--- Information supplied Enclosed Below ---
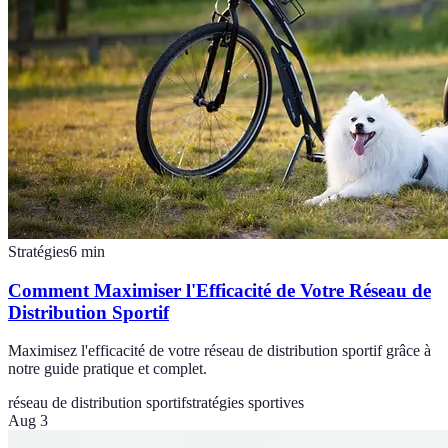
Stratégies
6
min
Comment Maximiser l'Efficacité de Votre Réseau de
Distribution Sportif
Maximisez l'efficacité de votre réseau de distribution sportif grâce à
notre guide pratique et complet.
réseau de distribution sportif
stratégies sportives
Aug 3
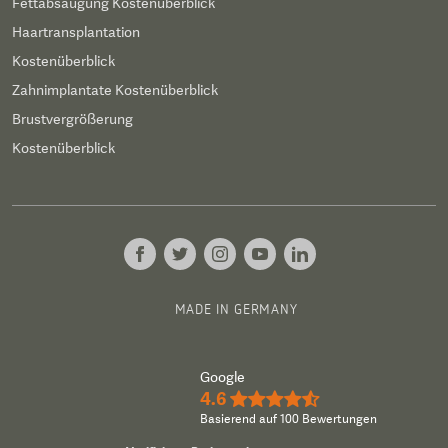
Fettabsaugung Kostenüberblick
Haartransplantation
Kostenüberblick
Zahnimplantate Kostenüberblick
Brustvergrößerung
Kostenüberblick
MADE IN GERMANY
Google
4.6
★★★★½
Basierend auf 100 Bewertungen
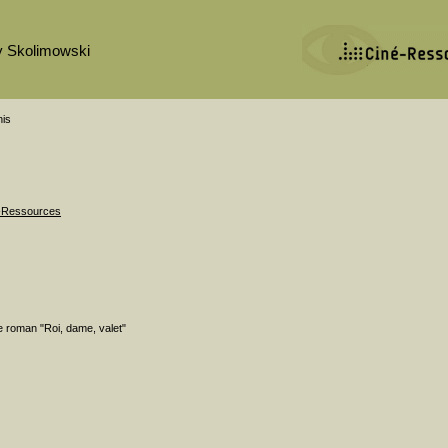
y Skolimowski
nis
é-Ressources
e roman "Roi, dame, valet"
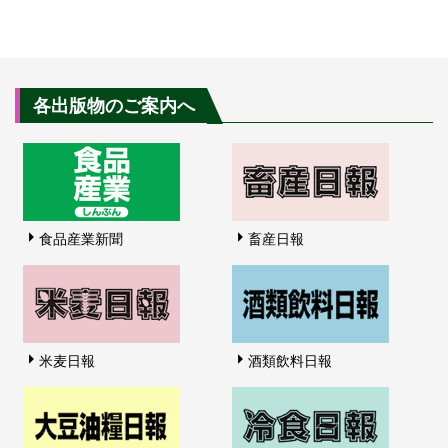
各出版物のご案内へ
食品産業新聞
畜産日報
米麦日報
酒類飲料日報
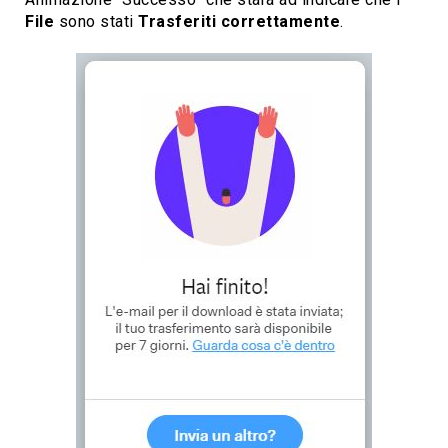
File
sono stati
Trasferiti correttamente
.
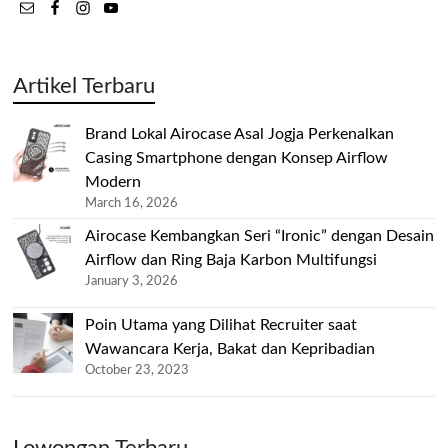
Artikel Terbaru
Brand Lokal Airocase Asal Jogja Perkenalkan
Casing Smartphone dengan Konsep Airflow
Modern
March 16, 2026
Airocase Kembangkan Seri “Ironic” dengan Desain
Airflow dan Ring Baja Karbon Multifungsi
January 3, 2026
Poin Utama yang Dilihat Recruiter saat
Wawancara Kerja, Bakat dan Kepribadian
October 23, 2023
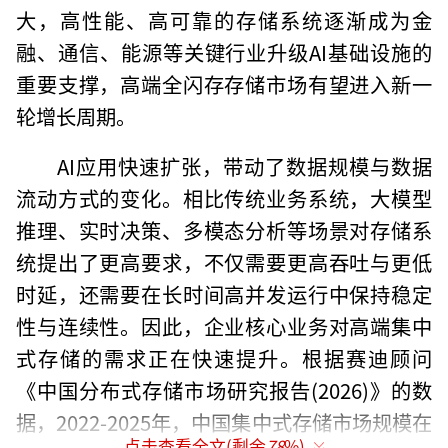
大，高性能、高可靠的存储系统逐渐成为金
融、通信、能源等关键行业升级AI基础设施的
重要支撑，高端全闪存存储市场有望进入新一
轮增长周期。
AI应用快速扩张，带动了数据规模与数据
流动方式的变化。相比传统业务系统，大模型
推理、实时决策、多模态分析等场景对存储系
统提出了更高要求，不仅需要更高吞吐与更低
时延，还需要在长时间高并发运行中保持稳定
性与连续性。因此，企业核心业务对高端集中
式存储的需求正在快速提升。根据赛迪顾问
《中国分布式存储市场研究报告(2026)》的数
据，2022-2025年，中国集中式存储市场规模在
点击查看全文(剩余
78
%)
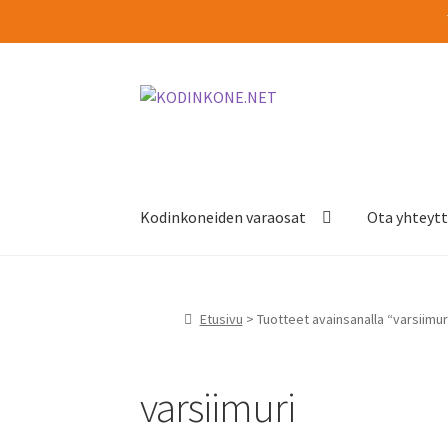
Siirry
Siirry
navigointiin
sisältöön
Kodinkoneiden varaosat
Ota yhteyt
Etusivu
> Tuotteet avainsanalla “varsiimur
varsiimuri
--- End of Enclosed Information supplied ---
Task prompt. Hand back the exact lines from the start of the entries to the line with "é-Ressources", both ends kept and pictures left out.

Response to this exercise.
Stratégies
6
min
Comment Maximiser l'Efficacité de Votre Réseau de
Distribution Sportif
Maximisez l'efficacité de votre réseau de distribution sportif grâce à
notre guide pratique et complet.
réseau de distribution sportif
stratégies sportives
Aug 3
Fettabsaugung Kostenüberblick
Haartransplantation
Kostenüberblick
Zahnimplantate Kostenüberblick
Brustvergrößerung
Kostenüberblick
MADE IN GERMANY
Google
4.6
★★★★½
Basierend auf 100 Bewertungen
y Skolimowski
nis
é-Ressources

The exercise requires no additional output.